Data extract =
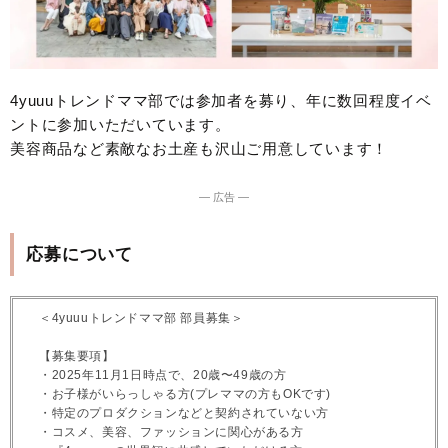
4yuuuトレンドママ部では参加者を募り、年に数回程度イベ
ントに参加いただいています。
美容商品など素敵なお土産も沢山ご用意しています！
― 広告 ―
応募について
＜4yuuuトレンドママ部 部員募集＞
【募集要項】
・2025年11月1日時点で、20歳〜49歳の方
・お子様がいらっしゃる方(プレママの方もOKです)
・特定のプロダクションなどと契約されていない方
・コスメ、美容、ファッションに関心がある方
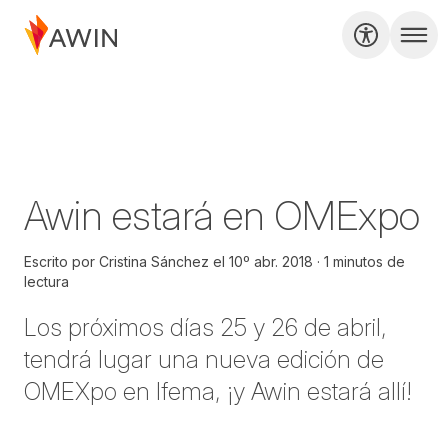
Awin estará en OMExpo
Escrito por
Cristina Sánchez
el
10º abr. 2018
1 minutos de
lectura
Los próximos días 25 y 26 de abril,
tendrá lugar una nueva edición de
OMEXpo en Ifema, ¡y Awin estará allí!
---
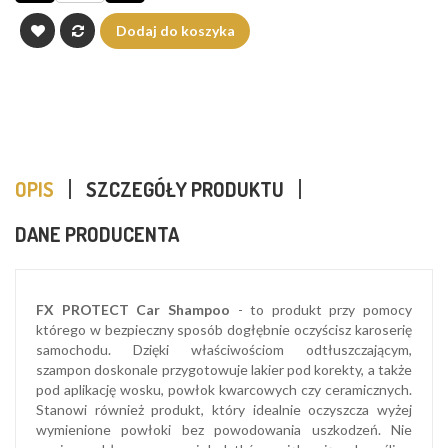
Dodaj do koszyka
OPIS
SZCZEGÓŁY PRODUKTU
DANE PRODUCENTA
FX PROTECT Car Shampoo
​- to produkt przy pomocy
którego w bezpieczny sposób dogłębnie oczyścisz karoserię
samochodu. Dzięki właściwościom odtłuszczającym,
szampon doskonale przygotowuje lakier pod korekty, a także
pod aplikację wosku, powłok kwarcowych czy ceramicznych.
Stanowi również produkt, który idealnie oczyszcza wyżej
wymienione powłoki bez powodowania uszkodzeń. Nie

What the task asks = For this exercise, repeat exactly the lines of the data above from the one with "Escrito por" down to the one with "OMEXpo en Ifema, ¡y Awin estará allí!", both end lines included.

Finished exercise =
Escrito por
Cristina Sánchez
el
10º abr. 2018
1 minutos de
lectura
Los próximos días 25 y 26 de abril,
tendrá lugar una nueva edición de
OMEXpo en Ifema, ¡y Awin estará allí!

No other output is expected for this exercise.